The rain

My late husband told me the story multiple times. He knew it was that day, the day part of his heart and courage were crushed. Sometimes we don’t realize the impact of the littlest moments. 
He was assigned a project for school where he had to mimic the sound of rain. He grabbed rice from his pantry, put it in a napkin, and ran out the door. He was so excited to present that day, having found the perfect sound. As he pulled the napkin out of his pocket, the teacher laughed and said he must not have understood the project. And he sat down. He wanted to explain but he was embarrassed. The rain sound would have came from him dropping the rice against those hideous laminate wood desks. He explained from an early age he learned to keep his ideas to himself. Always having the voice in the back of his head saying- this isn’t good enough.
Why does that story stick out to me so much? Maybe because he told me with such heart so many times. He wanted to tell that story, he needed to tell that story. He wanted someone to understand how the rain sounds, how it did work.
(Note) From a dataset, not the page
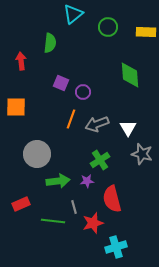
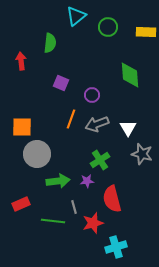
cyan triangle: moved 3 px right, 2 px down
purple circle: moved 9 px right, 3 px down
orange square: moved 6 px right, 20 px down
He told the story to heal, but with it brought a lesson to me. 
When the boys come to me with their childhood excitement, with radiating joy- do I laugh at the napkin, or do I see the potential of the desk? Children are learning. They have imaginations. They see things that as adults we have rationalized out of existence. That story reminds me to see life through their eyes. To play. To sing. And to praise. Praise children so they grow to be individuals who don’t fear watching their ideas come to life. 
I often wonder how many moments someone didn’t let me explain my rain? How many moments I wanted so desperately to be known and the world said- not now. Had I squelched others creativity by my own pre decided idea?  
My late husband had a longing to be known. I have faith that he is now with the all knowing. Part of him remains here though. In his stories. In his legacy. In his reminder to see past the napkin
In his reminder to stop and listen. 
To not just see what we think, but to see what they mean.
To be people who see beauty even where we may not understand it. 
To listen for the rain. 
To see the pretend bug. 
To believe in ones ideas and imagination. 
To be a child again. 
To know and be known. 

For you Fareed <3


  1. Michelle says:

    I absolutely love this, Shelly! I love being able to imagine and play with my kids, and to “see” what they “see” and “hear” what they “hear.” I think imagination is so important, and if they are being mocked or laughed at for their ideas and perceptions, I can understand the fear they have of speaking up again. I’m sorry that Fareed’s teacher laughed at him. It’s a great reminder to just play along with our kids. In fact, I get more joy out of my son’s imaginary world than I do things that are real. Lukas has two imaginary friends, and when someone recently told him they weren’t real, he admitted to me that they are indeed fake. I encouraged him to keep pretending and to keep inviting his “friends” over to play. I don’t want him to lose his imagination; that’s the problem with kids- they are so engrossed in video games instead of books that they lose their sense of imagination and wonder. I’m the parent who encourages silly and pretend- I love every moment of it.